What methods are used to determine the fair values of Level 3 financial instruments for Chocolate Bash?
Chocolate_Bash Franchise · 2024 FDDAnswer from 2024 FDD Document
Level 3 Unobservable inputs for the asset or liability. Financial instruments are considered Level 3 when their fair values are determined using pricing models, discounted cash flows or similar techniques and at least one significant model assumption or input is unobservable.
Source: Item 21 — FINANCIAL STATEMENTS (FDD page 38)

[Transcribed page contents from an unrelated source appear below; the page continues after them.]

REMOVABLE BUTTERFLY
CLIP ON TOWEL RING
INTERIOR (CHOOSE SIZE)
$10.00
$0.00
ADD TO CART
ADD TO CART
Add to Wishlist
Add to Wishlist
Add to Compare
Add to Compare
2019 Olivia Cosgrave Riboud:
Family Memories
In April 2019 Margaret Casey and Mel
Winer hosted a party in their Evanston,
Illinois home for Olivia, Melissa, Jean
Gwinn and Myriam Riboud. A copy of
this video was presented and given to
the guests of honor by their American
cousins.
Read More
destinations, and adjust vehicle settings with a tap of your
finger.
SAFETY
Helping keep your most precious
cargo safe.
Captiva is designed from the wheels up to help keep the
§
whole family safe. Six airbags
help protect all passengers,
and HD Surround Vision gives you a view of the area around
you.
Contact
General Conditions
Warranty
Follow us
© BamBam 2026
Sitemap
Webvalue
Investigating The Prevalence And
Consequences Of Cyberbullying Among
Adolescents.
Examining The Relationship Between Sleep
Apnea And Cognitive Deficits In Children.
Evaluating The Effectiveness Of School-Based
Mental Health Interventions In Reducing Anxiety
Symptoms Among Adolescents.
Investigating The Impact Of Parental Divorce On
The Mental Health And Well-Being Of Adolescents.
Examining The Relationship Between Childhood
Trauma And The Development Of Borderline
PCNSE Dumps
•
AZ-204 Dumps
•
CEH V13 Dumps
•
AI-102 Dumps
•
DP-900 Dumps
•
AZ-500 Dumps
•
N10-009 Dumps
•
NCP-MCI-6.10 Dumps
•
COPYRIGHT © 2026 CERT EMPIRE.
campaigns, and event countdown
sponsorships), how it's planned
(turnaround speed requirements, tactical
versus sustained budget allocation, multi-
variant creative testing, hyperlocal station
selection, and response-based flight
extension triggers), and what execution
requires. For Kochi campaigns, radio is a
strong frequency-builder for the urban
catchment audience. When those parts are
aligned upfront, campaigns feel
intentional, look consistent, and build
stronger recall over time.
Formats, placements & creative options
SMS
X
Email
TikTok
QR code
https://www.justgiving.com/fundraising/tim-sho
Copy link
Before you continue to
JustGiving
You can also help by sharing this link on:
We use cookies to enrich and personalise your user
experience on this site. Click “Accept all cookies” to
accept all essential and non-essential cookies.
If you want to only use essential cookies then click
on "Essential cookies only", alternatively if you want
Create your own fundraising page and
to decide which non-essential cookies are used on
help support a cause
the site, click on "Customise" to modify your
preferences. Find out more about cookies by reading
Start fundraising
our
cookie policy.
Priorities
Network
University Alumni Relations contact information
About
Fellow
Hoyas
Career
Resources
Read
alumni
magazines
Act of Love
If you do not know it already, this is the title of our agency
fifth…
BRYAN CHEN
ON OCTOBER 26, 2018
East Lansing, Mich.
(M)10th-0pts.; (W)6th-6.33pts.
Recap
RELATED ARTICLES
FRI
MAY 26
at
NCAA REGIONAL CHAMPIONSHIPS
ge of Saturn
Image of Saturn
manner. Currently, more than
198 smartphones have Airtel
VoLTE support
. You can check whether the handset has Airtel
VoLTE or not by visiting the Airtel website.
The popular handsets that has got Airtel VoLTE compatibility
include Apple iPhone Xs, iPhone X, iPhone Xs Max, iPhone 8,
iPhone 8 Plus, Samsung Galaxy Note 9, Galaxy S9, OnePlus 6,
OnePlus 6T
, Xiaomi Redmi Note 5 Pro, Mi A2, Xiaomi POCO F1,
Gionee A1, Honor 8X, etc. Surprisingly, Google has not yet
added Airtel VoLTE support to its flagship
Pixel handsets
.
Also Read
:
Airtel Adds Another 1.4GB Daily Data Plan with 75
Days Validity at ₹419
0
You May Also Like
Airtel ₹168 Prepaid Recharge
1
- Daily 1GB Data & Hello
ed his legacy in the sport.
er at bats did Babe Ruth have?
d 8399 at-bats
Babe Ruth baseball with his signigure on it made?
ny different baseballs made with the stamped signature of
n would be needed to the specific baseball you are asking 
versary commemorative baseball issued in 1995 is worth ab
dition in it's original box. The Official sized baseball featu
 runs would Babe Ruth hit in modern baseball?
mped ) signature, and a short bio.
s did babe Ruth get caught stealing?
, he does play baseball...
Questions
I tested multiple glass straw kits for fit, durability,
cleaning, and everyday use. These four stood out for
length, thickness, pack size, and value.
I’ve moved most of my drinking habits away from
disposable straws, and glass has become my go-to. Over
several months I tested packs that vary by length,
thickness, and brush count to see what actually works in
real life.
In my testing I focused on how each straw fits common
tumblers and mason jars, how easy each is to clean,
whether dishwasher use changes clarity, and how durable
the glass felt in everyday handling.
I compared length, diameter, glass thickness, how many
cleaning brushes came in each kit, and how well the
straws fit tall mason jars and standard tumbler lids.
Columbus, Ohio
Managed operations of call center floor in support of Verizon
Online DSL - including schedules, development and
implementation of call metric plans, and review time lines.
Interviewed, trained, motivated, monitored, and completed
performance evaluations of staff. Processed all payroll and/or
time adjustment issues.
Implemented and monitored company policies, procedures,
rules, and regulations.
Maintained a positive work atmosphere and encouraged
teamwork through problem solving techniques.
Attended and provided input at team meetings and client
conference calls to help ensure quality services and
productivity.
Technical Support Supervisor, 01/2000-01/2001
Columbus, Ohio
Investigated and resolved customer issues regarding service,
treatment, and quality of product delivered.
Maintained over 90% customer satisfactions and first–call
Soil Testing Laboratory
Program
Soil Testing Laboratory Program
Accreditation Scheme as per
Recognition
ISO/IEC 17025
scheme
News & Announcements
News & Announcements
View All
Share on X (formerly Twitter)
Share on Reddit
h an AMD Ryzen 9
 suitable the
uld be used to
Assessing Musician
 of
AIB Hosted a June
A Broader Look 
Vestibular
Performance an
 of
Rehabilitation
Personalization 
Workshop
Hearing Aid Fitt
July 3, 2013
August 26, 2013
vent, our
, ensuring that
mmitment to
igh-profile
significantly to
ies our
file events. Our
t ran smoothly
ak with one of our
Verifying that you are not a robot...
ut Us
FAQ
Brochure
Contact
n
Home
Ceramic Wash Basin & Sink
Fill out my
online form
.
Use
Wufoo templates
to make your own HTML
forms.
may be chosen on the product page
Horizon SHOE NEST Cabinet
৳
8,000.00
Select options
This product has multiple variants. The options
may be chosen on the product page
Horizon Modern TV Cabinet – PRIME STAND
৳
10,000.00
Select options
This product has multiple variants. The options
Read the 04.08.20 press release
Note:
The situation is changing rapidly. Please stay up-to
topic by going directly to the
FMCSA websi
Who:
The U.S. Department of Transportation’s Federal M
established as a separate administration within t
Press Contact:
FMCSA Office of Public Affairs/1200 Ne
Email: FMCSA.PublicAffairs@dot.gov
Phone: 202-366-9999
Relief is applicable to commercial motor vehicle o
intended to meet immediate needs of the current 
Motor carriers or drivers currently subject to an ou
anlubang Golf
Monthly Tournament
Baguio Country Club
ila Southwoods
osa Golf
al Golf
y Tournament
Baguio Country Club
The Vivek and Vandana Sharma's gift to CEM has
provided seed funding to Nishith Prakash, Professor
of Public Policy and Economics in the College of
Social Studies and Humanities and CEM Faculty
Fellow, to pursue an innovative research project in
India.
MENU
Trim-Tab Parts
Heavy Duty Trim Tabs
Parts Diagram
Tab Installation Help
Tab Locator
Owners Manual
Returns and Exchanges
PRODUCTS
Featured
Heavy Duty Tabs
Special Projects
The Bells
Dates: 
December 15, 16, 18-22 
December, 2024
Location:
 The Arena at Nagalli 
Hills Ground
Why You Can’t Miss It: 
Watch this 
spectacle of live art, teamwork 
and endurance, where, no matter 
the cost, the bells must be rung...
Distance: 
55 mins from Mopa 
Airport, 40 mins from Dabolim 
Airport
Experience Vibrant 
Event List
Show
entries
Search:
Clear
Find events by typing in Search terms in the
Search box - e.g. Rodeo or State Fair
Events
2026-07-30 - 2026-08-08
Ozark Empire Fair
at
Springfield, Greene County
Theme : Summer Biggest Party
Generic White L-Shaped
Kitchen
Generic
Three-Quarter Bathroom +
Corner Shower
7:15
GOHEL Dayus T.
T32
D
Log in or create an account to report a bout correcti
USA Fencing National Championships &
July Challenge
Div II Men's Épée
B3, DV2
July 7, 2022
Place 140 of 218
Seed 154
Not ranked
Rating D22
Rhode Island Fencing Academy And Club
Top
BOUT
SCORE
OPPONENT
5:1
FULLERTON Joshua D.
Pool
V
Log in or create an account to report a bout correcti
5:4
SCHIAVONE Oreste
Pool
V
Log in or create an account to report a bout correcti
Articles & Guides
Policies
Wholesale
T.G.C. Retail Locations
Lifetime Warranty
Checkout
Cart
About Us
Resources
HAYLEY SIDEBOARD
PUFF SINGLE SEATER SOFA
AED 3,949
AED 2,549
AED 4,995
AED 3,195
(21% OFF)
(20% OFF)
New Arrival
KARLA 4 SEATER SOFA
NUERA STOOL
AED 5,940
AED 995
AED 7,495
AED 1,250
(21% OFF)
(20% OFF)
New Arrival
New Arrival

What This Means (2024 FDD)
According to Chocolate Bash's 2024 Franchise Disclosure Document, Level 3 financial instruments are valued using unobservable inputs. Specifically, the fair values are determined using pricing models, discounted cash flows, or similar techniques. A financial instrument is classified as Level 3 when at least one significant model assumption or input is unobservable.
This means that Chocolate Bash relies on internal estimates and assumptions when valuing these particular financial instruments, as opposed to using readily available market data. These estimates could include projections of future cash flows or other internal models that are not based on observable market transactions.
For a prospective franchisee, this is relevant in understanding the financial statements of Chocolate Bash. While the company reports that the carrying amounts of its financial assets and liabilities approximate their fair value as of December 31, 2023, December 31, 2022, and December 31, 2021, it's important to recognize that Level 3 valuations involve a degree of subjectivity. Reviewing the notes to the financial statements for more details on these valuation methods and assumptions would be prudent. A potential franchisee might consider discussing these valuation techniques with a financial advisor to fully understand their implications.